Regarding our politics, the current American president seems to be the most popular in the most rural parts of the country. As America continues to urbanize, and as rural America continues to stagnate and decline in relative terms, is the Trump administration the last Hurrah! of a dying people? Is all the kicking and screaming just a loud, gasping rural death rattle? Policies that appeal to citified people will eventually become blanket national policies—even if they are incompatible with rural life.
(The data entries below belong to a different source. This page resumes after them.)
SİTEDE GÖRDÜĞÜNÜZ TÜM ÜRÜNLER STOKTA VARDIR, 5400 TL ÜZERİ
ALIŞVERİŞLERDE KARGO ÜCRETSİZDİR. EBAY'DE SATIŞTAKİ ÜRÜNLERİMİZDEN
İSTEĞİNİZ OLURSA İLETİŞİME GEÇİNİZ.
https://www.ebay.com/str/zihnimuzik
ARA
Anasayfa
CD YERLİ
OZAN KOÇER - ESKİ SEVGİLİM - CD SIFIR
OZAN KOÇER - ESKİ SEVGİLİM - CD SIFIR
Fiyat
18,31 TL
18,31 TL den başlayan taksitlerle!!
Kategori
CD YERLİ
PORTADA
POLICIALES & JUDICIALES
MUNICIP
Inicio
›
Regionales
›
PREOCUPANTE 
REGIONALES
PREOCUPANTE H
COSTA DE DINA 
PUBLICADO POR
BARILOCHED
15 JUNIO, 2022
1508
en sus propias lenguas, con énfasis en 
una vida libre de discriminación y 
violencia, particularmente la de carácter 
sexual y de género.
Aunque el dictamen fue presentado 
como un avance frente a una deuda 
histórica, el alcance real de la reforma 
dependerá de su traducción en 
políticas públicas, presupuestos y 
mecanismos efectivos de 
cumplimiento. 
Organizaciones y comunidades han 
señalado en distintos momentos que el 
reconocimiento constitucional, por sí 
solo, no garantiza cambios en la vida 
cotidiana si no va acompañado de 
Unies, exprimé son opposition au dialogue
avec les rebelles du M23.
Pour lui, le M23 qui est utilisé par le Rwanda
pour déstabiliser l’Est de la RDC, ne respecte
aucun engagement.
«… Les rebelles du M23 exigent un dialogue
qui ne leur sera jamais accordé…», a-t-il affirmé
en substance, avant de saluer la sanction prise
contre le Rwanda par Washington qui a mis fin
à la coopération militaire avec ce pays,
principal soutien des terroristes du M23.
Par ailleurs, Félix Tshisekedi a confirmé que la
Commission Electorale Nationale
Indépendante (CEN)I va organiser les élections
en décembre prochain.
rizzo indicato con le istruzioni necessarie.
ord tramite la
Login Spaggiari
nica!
"Policies that appeal to citified people will eventually become blanket national policies—even if they are incompatible with rural life."
I think smaller government, less interventionist, more libertarian policies should appeal to everyone. Nobody likes government drones telling them what they can't do all the time. The problem is that a lot of people like government drones telling other people what they can't do (say, think) all the time.
Progress was made on Sheldon's college enrollment today. He now has to wait one business day for the next step. F got approval to register. Now he needs an appointment with an adviser. I didn't follow up with Fang today, but I can catch him tomorrow.
They can register for this fall and next Spring all at once, which will be nice. It's kind of late for the fall semester, which starts mid-August, so options may be limited, but at least they can start on something.
Sheldon has a few credits, maybe four classes, from back before Covid.